Private capital ready to support UK SMEs with recovery from Covid-19 crisis
High Net Worth private investors are ready and willing to provide small and medium-sized British businesses (SMEs) with the financial support they will need as they recover from the impact of Covid-19, reveals research by Connection Capital, a specialist private client investment business.
According to a survey among 233 Connection Capital clients with an estimated combined net worth of over GBP2 billion, nearly three-fifths (58 per cent) say they are interested in private equity as an investment strategy over the next 12 months, while almost a third (31 per cent) are interested in private debt.
Connection Capital says that previously successful businesses that have benefited from government aid during the crisis will need to find long-term, sustainable financial solutions as they emerge from it.
It warns that many companies will need more flexible capital options than most traditional lenders can offer once government debt packages come to an end or as growth gains traction as the economy recovers.
Claire Madden, Managing Partner at Connection Capital, says: “When the sticking plaster of government intervention comes off, SMEs will need a more permanent financial fix that is suited to their needs. Private equity or private debt could be the answer and private capital is ready to provide it.
“Even fundamentally sound businesses will continue to be very stretched coming out of this crisis and they will need flexible capital to help them navigate their way back to normality – or whatever normal looks like post-Covid.
“Banks’ rules are rigid and they may not be able to provide finance on the terms small and medium sized businesses need. Institutional investors may overlook all but big businesses and may not be geared up to act quickly or flexibly enough.
“Private capital is entrepreneurial.

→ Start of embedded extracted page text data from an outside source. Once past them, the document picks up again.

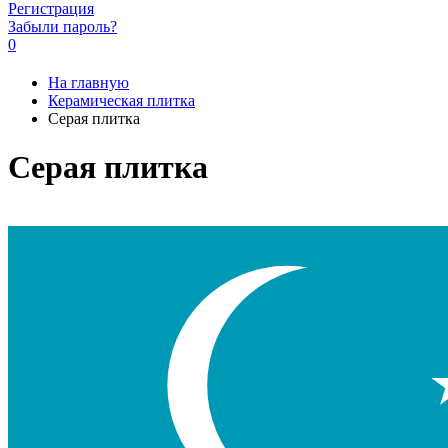
Регистрация
Забыли пароль?
0
На главную
Керамическая плитка
Серая плитка
Серая плитка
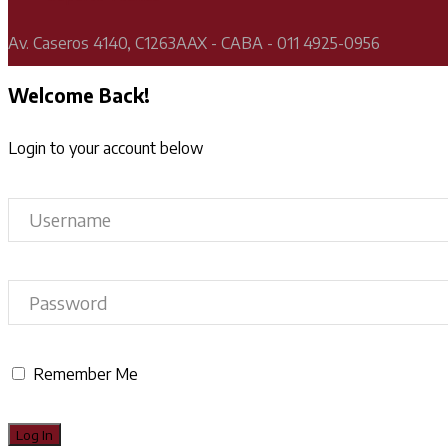
Av. Caseros 4140, C1263AAX - CABA - 011 4925-0956
Welcome Back!
Login to your account below
Remember Me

High Net Worth investors are prepared to take an opportunistic approach to capitalise on attractive investment prospects when they see them. Many have purposely increased their liquidity in recent weeks for just that purpose.”
The research found that more than half of respondents (53 per cent) have increased their cash reserves since the start of the crisis, with the primary reason being to provide liquidity for investing in opportunities in alternative assets such as private equity and private debt.
Madden adds: “Many businesses are going to be facing significant structural issues once the crisis recedes, and they’ll need to be financed appropriately.”
“For some, equity investment will be the best solution, while debt will be more suitable for others – but crucially, debt that fits the business’ specific requirements. For example, that might mean structuring loans with a final bullet repayment to enable cash generated to be deployed within the business while it gets back on its feet, or less restrictive ‘cov-lite’ options where appropriate.
“Unlike banks or institutional investors, private capital has the freedom to structure each transaction on its own merits instead of having to stick to a standard set of rules, and to commit follow-on rounds of investment as it sees fit. Businesses were increasingly investigating alternative financing options to traditional bank lending even before Covid-19 hit. Now that trend is likely to accelerate.”